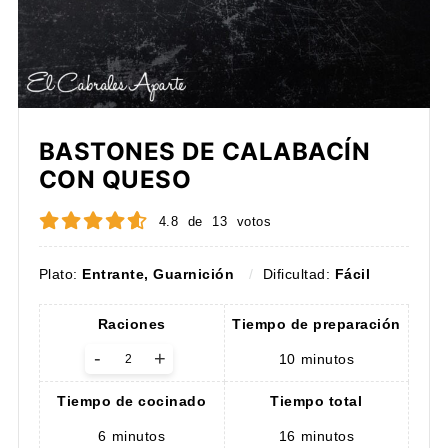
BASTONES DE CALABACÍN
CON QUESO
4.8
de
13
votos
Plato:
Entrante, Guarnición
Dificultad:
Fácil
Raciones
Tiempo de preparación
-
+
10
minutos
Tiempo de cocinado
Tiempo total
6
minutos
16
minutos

■ **DIRECTIONS FOR THIS TASK**
Look for "Tiempo" in each line of the material, then copy the lines where it is found.

■ **TASK OUTPUT**
Tiempo de preparación
Tiempo de cocinado
Tiempo total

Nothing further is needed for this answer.